__Your task__
Collect each line of the records containing the string "equal".
Data for processing START
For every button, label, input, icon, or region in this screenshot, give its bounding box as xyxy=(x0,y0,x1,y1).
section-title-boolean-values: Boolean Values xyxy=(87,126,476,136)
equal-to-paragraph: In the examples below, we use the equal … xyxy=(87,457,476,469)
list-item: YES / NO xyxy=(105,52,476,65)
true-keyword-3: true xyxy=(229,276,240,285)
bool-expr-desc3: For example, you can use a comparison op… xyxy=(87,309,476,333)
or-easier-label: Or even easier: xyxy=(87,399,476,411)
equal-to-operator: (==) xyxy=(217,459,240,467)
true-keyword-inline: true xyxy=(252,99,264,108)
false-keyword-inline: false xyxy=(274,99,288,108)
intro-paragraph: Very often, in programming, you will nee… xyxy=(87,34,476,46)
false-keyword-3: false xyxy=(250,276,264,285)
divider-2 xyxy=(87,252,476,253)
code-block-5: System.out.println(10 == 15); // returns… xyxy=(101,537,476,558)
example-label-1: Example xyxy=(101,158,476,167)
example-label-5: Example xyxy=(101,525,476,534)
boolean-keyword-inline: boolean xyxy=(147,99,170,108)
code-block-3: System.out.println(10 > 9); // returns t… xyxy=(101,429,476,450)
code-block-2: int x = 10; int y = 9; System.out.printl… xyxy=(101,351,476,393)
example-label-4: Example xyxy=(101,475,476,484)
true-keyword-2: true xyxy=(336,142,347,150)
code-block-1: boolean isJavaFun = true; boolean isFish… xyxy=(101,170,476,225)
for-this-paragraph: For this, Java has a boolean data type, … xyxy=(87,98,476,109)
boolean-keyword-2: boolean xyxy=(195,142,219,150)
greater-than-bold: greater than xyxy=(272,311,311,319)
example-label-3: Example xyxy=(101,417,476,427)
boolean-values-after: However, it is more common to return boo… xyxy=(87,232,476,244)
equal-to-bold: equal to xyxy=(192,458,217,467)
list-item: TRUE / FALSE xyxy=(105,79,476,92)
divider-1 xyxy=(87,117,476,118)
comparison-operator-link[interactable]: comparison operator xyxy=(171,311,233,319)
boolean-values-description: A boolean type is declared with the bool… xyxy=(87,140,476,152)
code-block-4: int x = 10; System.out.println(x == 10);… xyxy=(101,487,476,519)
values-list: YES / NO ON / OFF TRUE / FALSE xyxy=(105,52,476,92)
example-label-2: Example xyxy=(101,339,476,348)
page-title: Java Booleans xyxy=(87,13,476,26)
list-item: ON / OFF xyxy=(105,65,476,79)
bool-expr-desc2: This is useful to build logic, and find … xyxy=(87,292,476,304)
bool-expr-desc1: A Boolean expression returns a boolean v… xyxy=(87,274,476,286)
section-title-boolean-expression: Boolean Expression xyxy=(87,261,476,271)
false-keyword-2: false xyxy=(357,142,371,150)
Data for processing END
__Exercise answer__
equal-to-paragraph: In the examples below, we use the equal … xyxy=(87,457,476,469)
equal-to-operator: (==) xyxy=(217,459,240,467)
equal-to-bold: equal to xyxy=(192,458,217,467)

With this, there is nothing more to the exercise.